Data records
::::::::

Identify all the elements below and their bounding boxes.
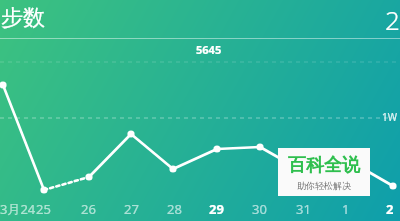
button[interactable]: 31	[296, 200, 311, 218]
button[interactable]: 26	[81, 200, 96, 218]
button[interactable]: 28	[167, 200, 182, 218]
staticText: 助你轻松解决	[297, 180, 351, 191]
button[interactable]: 1	[342, 200, 350, 218]
button[interactable]: 29	[209, 200, 224, 218]
button[interactable]: 2	[385, 2, 400, 37]
staticText: 27	[124, 200, 139, 218]
button[interactable]: 3月24	[0, 200, 36, 218]
staticText: 31	[296, 200, 311, 218]
staticText: 30	[252, 200, 267, 218]
staticText: 3月24	[0, 200, 36, 218]
button[interactable]: 27	[124, 200, 139, 218]
staticText: 5645	[196, 42, 222, 57]
staticText: 1	[342, 200, 350, 218]
button[interactable]: 25	[36, 200, 51, 218]
staticText: 1W	[382, 110, 398, 124]
button[interactable]: 2	[386, 200, 394, 218]
button[interactable]: 步数	[1, 4, 45, 32]
staticText: 25	[36, 200, 51, 218]
button[interactable]: 30	[252, 200, 267, 218]
staticText: 2	[386, 200, 394, 218]
staticText: 28	[167, 200, 182, 218]
staticText: 26	[81, 200, 96, 218]
staticText: 2	[385, 2, 400, 37]
other: 百科全说 watermark	[278, 148, 370, 196]
staticText: 步数	[1, 4, 45, 32]
staticText: 29	[209, 200, 224, 218]
staticText: 百科全说	[288, 154, 360, 177]
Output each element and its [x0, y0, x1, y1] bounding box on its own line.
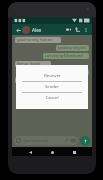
staticText: Receiver	[44, 73, 61, 79]
button[interactable]: Sender	[16, 82, 88, 92]
button[interactable]: Back	[26, 148, 34, 156]
staticText: good morning bro	[58, 46, 86, 50]
staticText: Sender	[45, 84, 59, 90]
button[interactable]: i am very well thanks and you	[43, 53, 89, 59]
button[interactable]: Home	[48, 148, 56, 156]
button[interactable]: Alex	[32, 27, 42, 33]
button[interactable]: Attach	[64, 138, 69, 143]
staticText: good morning, how are you?	[17, 38, 59, 42]
button[interactable]: Voice call	[73, 25, 82, 34]
staticText: i am very well thanks and you	[45, 54, 87, 58]
button[interactable]: Send voice message	[80, 136, 90, 146]
button[interactable]: fine too, thanks	[15, 61, 51, 67]
button[interactable]: good morning bro	[56, 45, 89, 51]
button[interactable]: good morning, how are you?	[15, 37, 61, 43]
button[interactable]: Receiver	[16, 71, 88, 81]
other: Emoji	[16, 138, 21, 143]
button[interactable]: More options	[82, 26, 90, 34]
staticText: nothing much	[17, 78, 39, 82]
button[interactable]: what are you doing today?	[46, 69, 89, 75]
button[interactable]: Cancel	[16, 93, 88, 103]
button[interactable]: Emoji	[14, 136, 78, 145]
button[interactable]: Contact photo	[22, 26, 30, 34]
button[interactable]: Back	[14, 26, 22, 34]
button[interactable]: nothing much	[15, 77, 45, 83]
button[interactable]: Camera	[71, 138, 76, 143]
button[interactable]: Recents	[70, 148, 78, 156]
staticText: Type a message	[23, 138, 49, 143]
staticText: fine too, thanks	[17, 62, 41, 66]
staticText: Cancel	[45, 95, 59, 101]
button[interactable]: Video call	[64, 25, 73, 34]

::::::::

AIM OF THE TASK
Your response must restate every record above exactly, with each picture omitted.

WRITTEN SOLUTION
Identify all the elements below and their bounding boxes.
button[interactable]: 31	[296, 200, 311, 218]
button[interactable]: 26	[81, 200, 96, 218]
button[interactable]: 28	[167, 200, 182, 218]
staticText: 助你轻松解决	[297, 180, 351, 191]
button[interactable]: 1	[342, 200, 350, 218]
button[interactable]: 29	[209, 200, 224, 218]
button[interactable]: 2	[385, 2, 400, 37]
staticText: 27	[124, 200, 139, 218]
button[interactable]: 3月24	[0, 200, 36, 218]
staticText: 31	[296, 200, 311, 218]
staticText: 30	[252, 200, 267, 218]
staticText: 3月24	[0, 200, 36, 218]
button[interactable]: 27	[124, 200, 139, 218]
staticText: 5645	[196, 42, 222, 57]
staticText: 1	[342, 200, 350, 218]
button[interactable]: 25	[36, 200, 51, 218]
staticText: 1W	[382, 110, 398, 124]
button[interactable]: 2	[386, 200, 394, 218]
button[interactable]: 步数	[1, 4, 45, 32]
staticText: 25	[36, 200, 51, 218]
button[interactable]: 30	[252, 200, 267, 218]
staticText: 2	[386, 200, 394, 218]
staticText: 28	[167, 200, 182, 218]
staticText: 26	[81, 200, 96, 218]
staticText: 2	[385, 2, 400, 37]
other: 百科全说 watermark	[278, 148, 370, 196]
staticText: 步数	[1, 4, 45, 32]
staticText: 29	[209, 200, 224, 218]
staticText: 百科全说	[288, 154, 360, 177]
Output each element and its [x0, y0, x1, y1] bounding box on its own line.
staticText: Receiver	[44, 73, 61, 79]
button[interactable]: Sender	[16, 82, 88, 92]
button[interactable]: Back	[26, 148, 34, 156]
staticText: good morning bro	[58, 46, 86, 50]
staticText: Sender	[45, 84, 59, 90]
button[interactable]: i am very well thanks and you	[43, 53, 89, 59]
button[interactable]: Home	[48, 148, 56, 156]
button[interactable]: Alex	[32, 27, 42, 33]
button[interactable]: Attach	[64, 138, 69, 143]
staticText: good morning, how are you?	[17, 38, 59, 42]
button[interactable]: Voice call	[73, 25, 82, 34]
staticText: i am very well thanks and you	[45, 54, 87, 58]
button[interactable]: Send voice message	[80, 136, 90, 146]
button[interactable]: fine too, thanks	[15, 61, 51, 67]
button[interactable]: good morning bro	[56, 45, 89, 51]
button[interactable]: good morning, how are you?	[15, 37, 61, 43]
button[interactable]: Receiver	[16, 71, 88, 81]
other: Emoji	[16, 138, 21, 143]
button[interactable]: More options	[82, 26, 90, 34]
staticText: nothing much	[17, 78, 39, 82]
button[interactable]: what are you doing today?	[46, 69, 89, 75]
button[interactable]: Cancel	[16, 93, 88, 103]
button[interactable]: Emoji	[14, 136, 78, 145]
button[interactable]: Contact photo	[22, 26, 30, 34]
button[interactable]: Back	[14, 26, 22, 34]
button[interactable]: nothing much	[15, 77, 45, 83]
button[interactable]: Camera	[71, 138, 76, 143]
button[interactable]: Recents	[70, 148, 78, 156]
staticText: Type a message	[23, 138, 49, 143]
staticText: fine too, thanks	[17, 62, 41, 66]
staticText: Cancel	[45, 95, 59, 101]
button[interactable]: Video call	[64, 25, 73, 34]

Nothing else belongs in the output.